Kealy, a Christian Brother who died in 1996, was then a teacher at O'Dea. The school is still directed by the Christian Brothers.

The suit, filed by attorneys Lindsay Thompson of Seattle and Kelly Clark of Portland, accuses Kealy of "grooming" Coolen by using his position of authority and trust to gain Coolen's friendship, trust and obedience. The suit also accuses the archdiocese and the Christian Brothers of failing to adequately supervise Kealy.

It seeks unspecified damages.

The archdiocese said it would be inappropriate to comment on the pending litigation, said spokeswoman Jackie O'Ryan. Staff members at O'Dea referred questions to the Congregation of Christian Brothers province for the western United States, based in Joliet, Ill.

"Since Brother (Kealy) is dead, there's no way of tracking anything," said Brother Charles Gattone, Congregation of Christian Brothers provincial. "I can't understand how something like that wouldn't have come forward before. If someone knew there was any kind of problem (at the time), it would certainly have been stopped."

The Congregation of Christian Brothers is a worldwide Catholic religious order that is headquartered in Rome. In recent years, the order has been buffeted by allegations of sexual and physical abuse at several schools around the world.

In Canada, the order was dissolved in the mid-1990s to help pay a multimillion-dollar settlement with some 90 victims abused over several decades at the now-closed Mount Cashel orphanage in St. John's, Newfoundland.

In Ireland last year, the government reached a settlement worth more than $100 million on behalf of victims abused at schools and orphanages, some run by the Christian Brothers.

Coolen, who attended O'Dea from about 1960 through 1964, said in an interview that Kealy would repeatedly nuzzle him, whisper "sweetie" to him and fondle his chest and stomach in class. Coolen said he frequently saw Kealy fondling, kissing, nuzzling and reaching for the groins of other boys as well.

In 1989, Coolen contacted the Seattle Archdiocese, which referred him to the Christian Brothers.

Gattone, the Christian Brothers provincial, said Kealy at that time was living in Ireland at a supervised, church-run retirement facility where he had no contact with children.

Coolen, now acting chairman of the music department at Oregon State University, said he is bringing the suit now because he believes "there are dozens of kids who were victims at both Briscoe and O'Dea. This is for them, too."

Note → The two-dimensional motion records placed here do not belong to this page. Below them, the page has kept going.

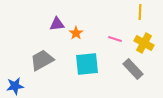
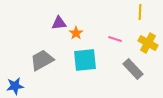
purple triangle: moved 2 px right, 1 px up
yellow cross: moved 4 px right
cyan square: moved 2 px left, 4 px up
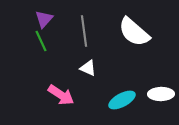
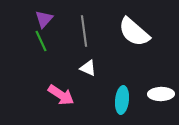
cyan ellipse: rotated 56 degrees counterclockwise
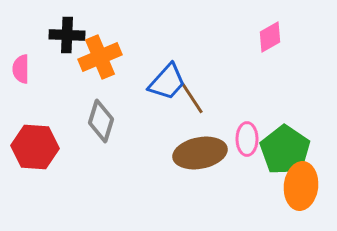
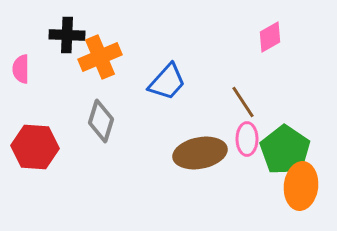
brown line: moved 51 px right, 4 px down
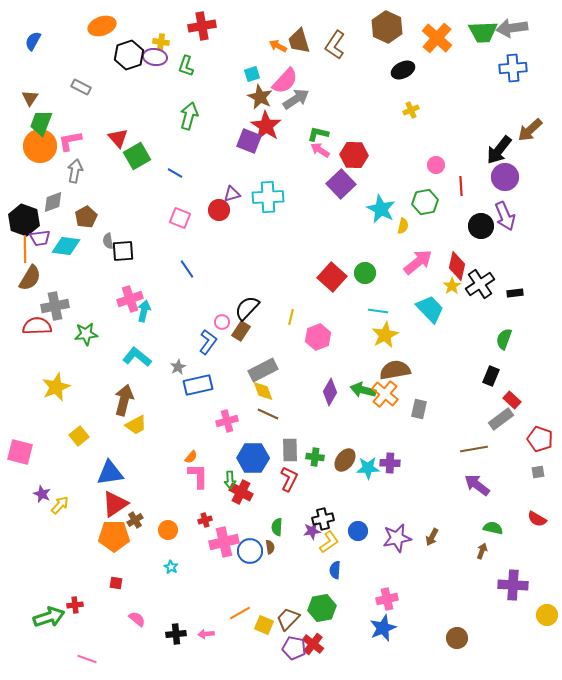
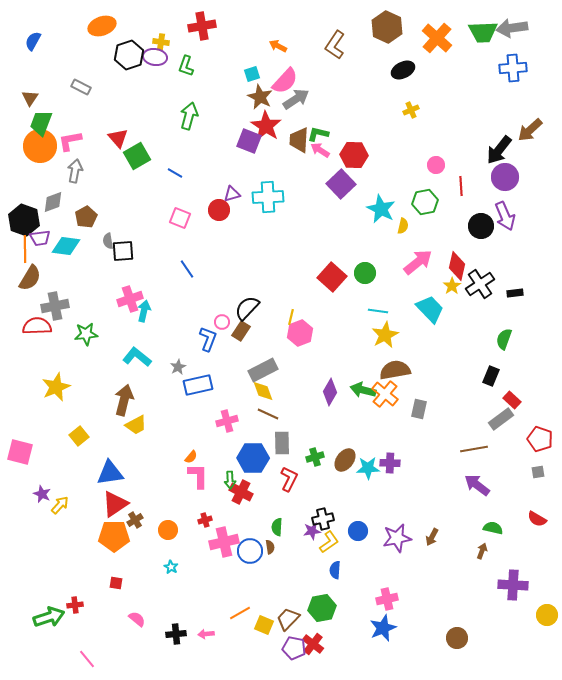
brown trapezoid at (299, 41): moved 99 px down; rotated 20 degrees clockwise
pink hexagon at (318, 337): moved 18 px left, 4 px up
blue L-shape at (208, 342): moved 3 px up; rotated 15 degrees counterclockwise
gray rectangle at (290, 450): moved 8 px left, 7 px up
green cross at (315, 457): rotated 24 degrees counterclockwise
pink line at (87, 659): rotated 30 degrees clockwise
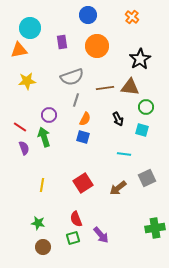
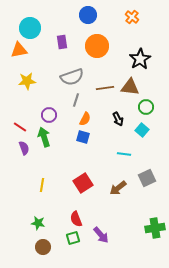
cyan square: rotated 24 degrees clockwise
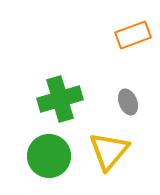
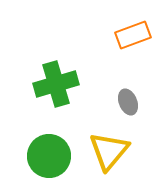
green cross: moved 4 px left, 15 px up
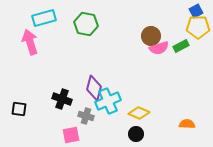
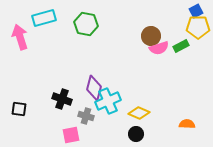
pink arrow: moved 10 px left, 5 px up
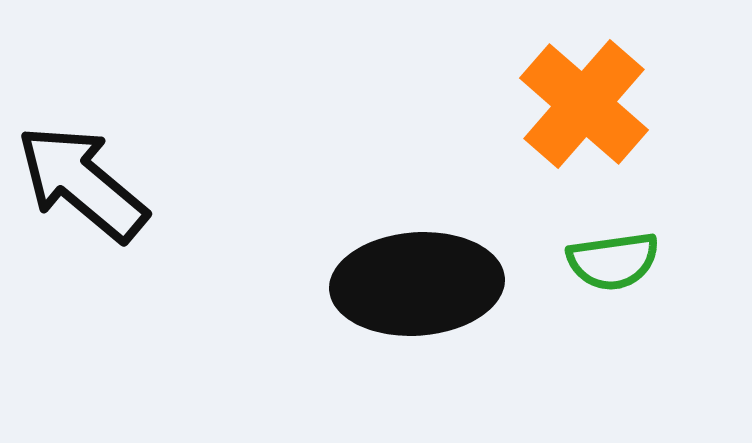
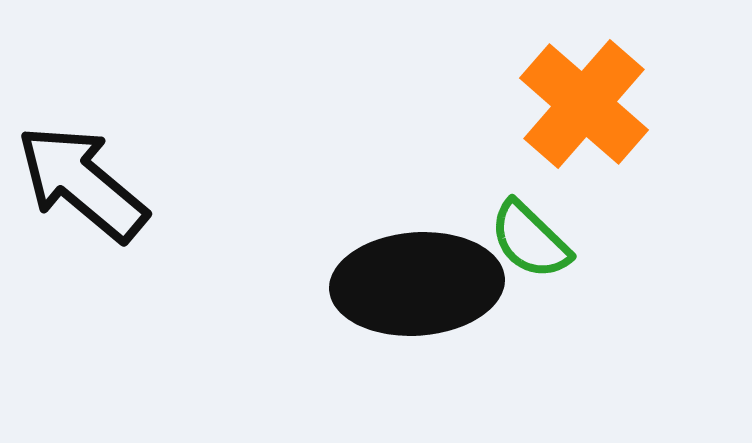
green semicircle: moved 83 px left, 21 px up; rotated 52 degrees clockwise
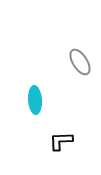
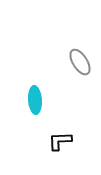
black L-shape: moved 1 px left
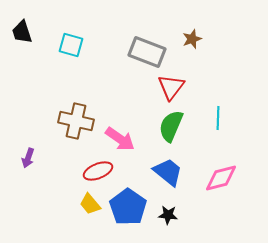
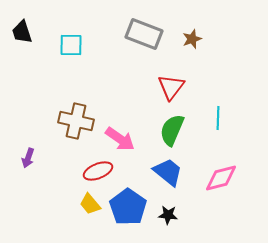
cyan square: rotated 15 degrees counterclockwise
gray rectangle: moved 3 px left, 18 px up
green semicircle: moved 1 px right, 4 px down
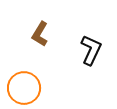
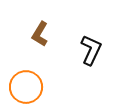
orange circle: moved 2 px right, 1 px up
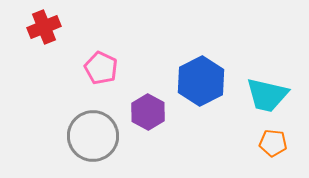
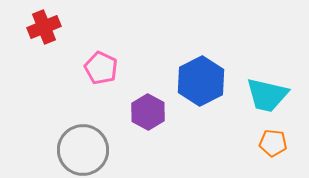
gray circle: moved 10 px left, 14 px down
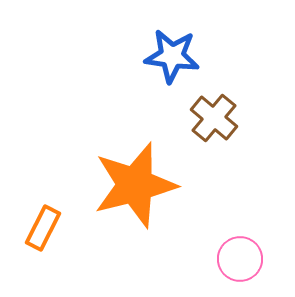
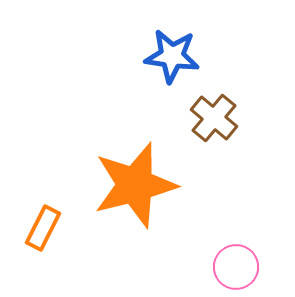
pink circle: moved 4 px left, 8 px down
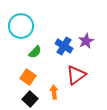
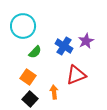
cyan circle: moved 2 px right
red triangle: rotated 15 degrees clockwise
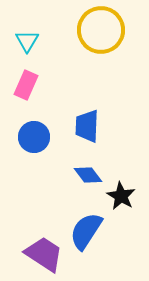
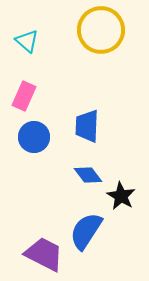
cyan triangle: rotated 20 degrees counterclockwise
pink rectangle: moved 2 px left, 11 px down
purple trapezoid: rotated 6 degrees counterclockwise
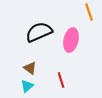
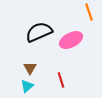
pink ellipse: rotated 50 degrees clockwise
brown triangle: rotated 24 degrees clockwise
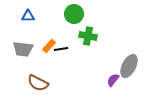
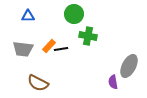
purple semicircle: moved 2 px down; rotated 48 degrees counterclockwise
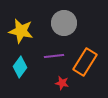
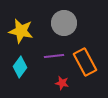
orange rectangle: rotated 60 degrees counterclockwise
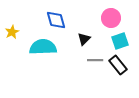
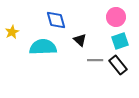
pink circle: moved 5 px right, 1 px up
black triangle: moved 4 px left, 1 px down; rotated 32 degrees counterclockwise
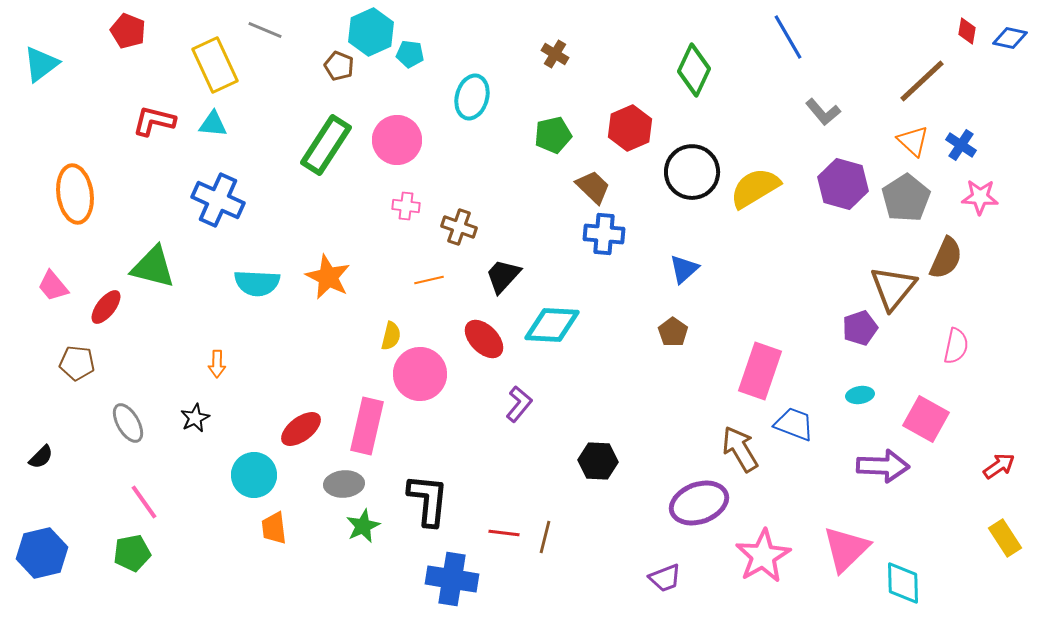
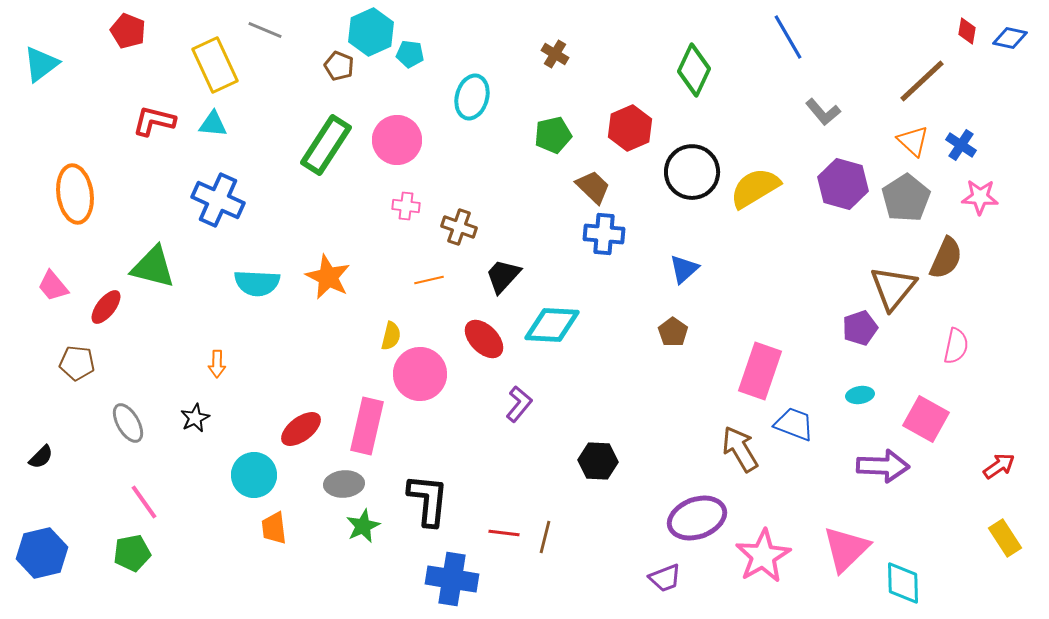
purple ellipse at (699, 503): moved 2 px left, 15 px down
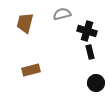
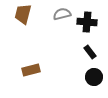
brown trapezoid: moved 2 px left, 9 px up
black cross: moved 9 px up; rotated 12 degrees counterclockwise
black rectangle: rotated 24 degrees counterclockwise
black circle: moved 2 px left, 6 px up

His lawsuit comes amid an increasing number of accounts of abuse emerging from decades ago at O'Dea and Briscoe Memorial School for Boys, a former boarding school in Kent that served orphans and boys from broken homes, also run by the Christian Brothers.

An attorney last year accused Robert Brouillette, a former O'Dea teacher convicted in an Illinois child-pornography case, of abusing a student at O'Dea in the 1960s, O'Ryan said. That information was turned over to police and to the Christian Brothers order.

Steve Hudziak, a 56-year-old Whidbey Island construction worker who says he was regularly beaten at Briscoe, is one of several men contending excessive physical abuse took place at the Kent school, which closed in 1970.

"Unfortunately, the discipline was perhaps more severe than it should have been through the years," Gattone said of Briscoe.

But, he said, "I think it was more a matter of the times than of the brothers. I don't think that's the real picture of the Christian Brothers."